5 Tips to Help You Pack Your Bike Properly

So, you have qualified and are heading to Kona. Congratulations! Now it’s packing time for all that gear you will need to tackle the Queen K and the famous Alii Drive! Here are a couple of tips for first timers and those who want a little refresh on the process.


There are a couple of options available today. Make sure you choose either a rigid or semi-rigid travel bike case. Bags or cardboard boxes just don’t cut it and all the time invested in training isn’t worth this risk to your trusty machine. The risks of having your bike damaged during transportation is a valid worry and bike bags or cardboard boxes do not offer adequate protection. Make sure to verify with the airline what kind of insurance is provided for bikes prior to departure as this may be helpful in choosing the proper bike case.

Bike cases can be rented or purchased. If you plan to travel frequently with your bike, it is worth making the investment and purchasing a good quality case. If this trip to Kona is a one-off, renting a bike case is a good option.

2. Disassemble KEY ITEMS

To pack your bike in the travel case, partial disassembly is required.

A. Take the wheels off the bike and pack them separately in the appropriate compartment of your travel case. Make sure to let some air out of the tires before packing. If you have wheel bags, use them for extra protection. Don’t forget to remove the quick releases from your wheels before packing (put them in the tool bag!). Put the proper protective spacers in your frame and fork to avoid any unpleasant surprises when you unpack your bike.

B. Remove the pedals, put them in a plastic bag and set them aside to pack in your carry-on bag.

C. Remove your handlebar/stem unit from the bike. Make sure to put markers on it (pieces of tape will do) so that it can be put back on in the exact same position. Once this is done, you can attach the bar to the front of the bike using tape or tie wraps.

D. Remove the seat post from the frame. Mark the seat post, with a marker or electrical tape so you can quickly set it to the proper height on assembly. Wrap the seat post in a plastic bag and place it in the travel case securely so it is not touching the frame.

E. Remove the rear derailleur. Wrap the derailleur in a rag or plastic bag and secure it on the frame along with the chain using tape or tie wraps.

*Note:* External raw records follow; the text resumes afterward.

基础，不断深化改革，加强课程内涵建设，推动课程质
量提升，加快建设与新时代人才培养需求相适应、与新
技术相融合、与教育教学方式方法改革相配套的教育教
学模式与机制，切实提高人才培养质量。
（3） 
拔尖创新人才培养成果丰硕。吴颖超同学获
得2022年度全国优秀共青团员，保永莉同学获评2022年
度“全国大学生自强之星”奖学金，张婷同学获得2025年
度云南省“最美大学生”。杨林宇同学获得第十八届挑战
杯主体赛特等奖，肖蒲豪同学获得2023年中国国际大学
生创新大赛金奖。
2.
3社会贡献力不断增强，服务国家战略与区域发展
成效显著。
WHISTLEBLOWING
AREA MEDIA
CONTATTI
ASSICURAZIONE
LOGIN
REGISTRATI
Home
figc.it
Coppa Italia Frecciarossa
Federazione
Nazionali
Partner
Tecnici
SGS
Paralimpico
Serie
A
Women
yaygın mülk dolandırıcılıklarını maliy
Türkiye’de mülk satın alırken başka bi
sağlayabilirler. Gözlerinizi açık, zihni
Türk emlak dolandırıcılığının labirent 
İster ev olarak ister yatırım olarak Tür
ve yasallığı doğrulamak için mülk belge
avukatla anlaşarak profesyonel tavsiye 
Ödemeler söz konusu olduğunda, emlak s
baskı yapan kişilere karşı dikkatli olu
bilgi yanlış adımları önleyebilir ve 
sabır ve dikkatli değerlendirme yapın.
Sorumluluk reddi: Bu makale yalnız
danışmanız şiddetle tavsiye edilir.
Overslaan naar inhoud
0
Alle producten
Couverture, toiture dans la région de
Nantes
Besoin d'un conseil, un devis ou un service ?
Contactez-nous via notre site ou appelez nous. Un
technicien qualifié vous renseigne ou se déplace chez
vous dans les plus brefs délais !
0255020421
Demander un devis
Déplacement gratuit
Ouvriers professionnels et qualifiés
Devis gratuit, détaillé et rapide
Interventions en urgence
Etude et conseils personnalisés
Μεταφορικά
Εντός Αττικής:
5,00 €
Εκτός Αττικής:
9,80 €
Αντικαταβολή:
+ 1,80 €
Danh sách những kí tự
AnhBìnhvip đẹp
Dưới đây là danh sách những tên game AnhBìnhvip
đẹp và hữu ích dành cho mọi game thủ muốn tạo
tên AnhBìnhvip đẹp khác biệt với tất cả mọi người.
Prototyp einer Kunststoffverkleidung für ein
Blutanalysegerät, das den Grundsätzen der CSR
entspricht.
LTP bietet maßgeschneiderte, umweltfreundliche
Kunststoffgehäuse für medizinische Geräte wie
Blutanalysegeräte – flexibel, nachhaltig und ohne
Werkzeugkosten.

These are all fairly easy steps to follow. If you feel insecure about this procedure, you can look for videos online that will guide you through the process or ask your local bike shop if they offer a bike packing service. In any case, give yourself plenty of time to disassemble and box your bike. Boxing a bike at the very last minute is risky business, especially if you have never done it before. And remember that you will need to reassemble the bike once you arrive at your destination and pack it again before you head home, so taking a few extra minutes to establish a routine is a good idea.


Two documents with help tremendously when you travel with your bike, your bike assembly guide and fit measurements. The assembly guide provides all proper torques and instructions so that your bike can be disassembled or reassembled as per the right procedure. As for your fit measurements, this assures that when the bike is assembled, the measurements are all dialed in and you are ready to race exactly in the position you trained in.

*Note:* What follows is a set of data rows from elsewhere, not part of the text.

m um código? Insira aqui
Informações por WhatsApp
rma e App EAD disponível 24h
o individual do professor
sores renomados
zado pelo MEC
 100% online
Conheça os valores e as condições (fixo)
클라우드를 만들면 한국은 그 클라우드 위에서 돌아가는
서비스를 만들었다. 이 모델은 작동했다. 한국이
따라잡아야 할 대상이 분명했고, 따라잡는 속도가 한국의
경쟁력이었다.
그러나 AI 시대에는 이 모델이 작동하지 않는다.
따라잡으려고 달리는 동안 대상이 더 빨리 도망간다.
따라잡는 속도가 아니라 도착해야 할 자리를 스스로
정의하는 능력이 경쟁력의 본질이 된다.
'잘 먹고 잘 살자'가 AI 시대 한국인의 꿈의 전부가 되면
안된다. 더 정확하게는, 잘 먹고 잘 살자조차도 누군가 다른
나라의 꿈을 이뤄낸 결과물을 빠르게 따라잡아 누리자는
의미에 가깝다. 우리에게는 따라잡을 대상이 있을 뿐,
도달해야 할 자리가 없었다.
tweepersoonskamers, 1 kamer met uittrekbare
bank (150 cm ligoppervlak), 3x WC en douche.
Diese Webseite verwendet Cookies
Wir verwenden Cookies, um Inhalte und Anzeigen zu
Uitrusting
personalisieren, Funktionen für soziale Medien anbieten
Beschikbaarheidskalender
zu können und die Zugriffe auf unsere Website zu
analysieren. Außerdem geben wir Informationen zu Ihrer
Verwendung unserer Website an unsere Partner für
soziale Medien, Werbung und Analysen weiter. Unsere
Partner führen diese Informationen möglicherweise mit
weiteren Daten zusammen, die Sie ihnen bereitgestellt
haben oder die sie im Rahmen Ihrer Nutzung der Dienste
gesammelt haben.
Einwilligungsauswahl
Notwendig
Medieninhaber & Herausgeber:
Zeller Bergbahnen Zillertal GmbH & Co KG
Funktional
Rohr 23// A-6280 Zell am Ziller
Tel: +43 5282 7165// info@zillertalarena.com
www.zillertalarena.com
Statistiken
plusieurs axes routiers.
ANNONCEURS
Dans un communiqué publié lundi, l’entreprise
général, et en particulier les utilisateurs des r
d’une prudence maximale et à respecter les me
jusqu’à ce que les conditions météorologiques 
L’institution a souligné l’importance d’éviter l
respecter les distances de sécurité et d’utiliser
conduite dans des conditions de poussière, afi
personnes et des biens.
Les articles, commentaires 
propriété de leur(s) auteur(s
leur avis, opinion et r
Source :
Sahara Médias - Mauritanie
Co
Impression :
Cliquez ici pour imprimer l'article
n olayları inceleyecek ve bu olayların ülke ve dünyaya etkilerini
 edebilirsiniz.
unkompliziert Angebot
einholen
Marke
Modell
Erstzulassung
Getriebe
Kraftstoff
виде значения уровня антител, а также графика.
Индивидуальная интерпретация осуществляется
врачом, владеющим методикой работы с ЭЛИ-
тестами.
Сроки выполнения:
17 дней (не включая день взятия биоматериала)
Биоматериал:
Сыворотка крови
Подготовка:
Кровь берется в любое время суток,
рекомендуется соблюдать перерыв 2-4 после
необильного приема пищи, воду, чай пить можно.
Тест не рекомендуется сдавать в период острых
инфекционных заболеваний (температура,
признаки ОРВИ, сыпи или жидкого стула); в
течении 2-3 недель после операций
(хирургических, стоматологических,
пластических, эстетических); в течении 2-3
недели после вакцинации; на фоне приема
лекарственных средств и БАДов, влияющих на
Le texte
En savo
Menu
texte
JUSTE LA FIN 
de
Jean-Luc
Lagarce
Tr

Another option is to keep PDF copies of your bike assembly guide and your fit report on your phone, tablet or computer so they are always handy.


Keep these precious items with you at all times! Keeping these with your bike is not ideal. If the airline loses your bike, you lose everything. On the other hand, if you travel with your helmet, shoes and pedals packed in your carry-on bag, you may be able to rent or borrow a bike until the airline finally gets you your bike back. And since you have your fit report, you have the measurements to adjust a rental bike as a temporary solution.


Always travel with a set of bike tools! (See our previous article on key tools you should carry with your while travelling). Make sure to pack small parts securely in your travel case. Here’s a suggested list of parts to travel with:

A. Seat collar.

Always a good extra to have, in case it gets lost or breaks when tightening the seat post in the frame.

B. Rear derailleur hanger.

A bent rear derailleur hanger may be brought back to its proper shape a couple of times, but it will break at some point. Being prepared is better than trying to find one that fits your bike model and year of production in a visiting city/country.

C. Inner tubes and spare tire(s).

Better safe than sorry.

D. Wheel spokes.

You never know. Most people travel with their best wheel set. If anything happens and you need to replace spokes, it might be difficult to find them. Make sure your spoke kit includes all lengths needed for your wheels. You may need three different spoke lengths: one for the front wheel and two different lengths for the rear wheel since drive side and non-drive side spokes are usually different.

You are now ready to travel with your bike like a pro. Ready, Set, Travel! Have a great trip!

PS. Don’t forget to put those pedals in your suitcase or carry on bag!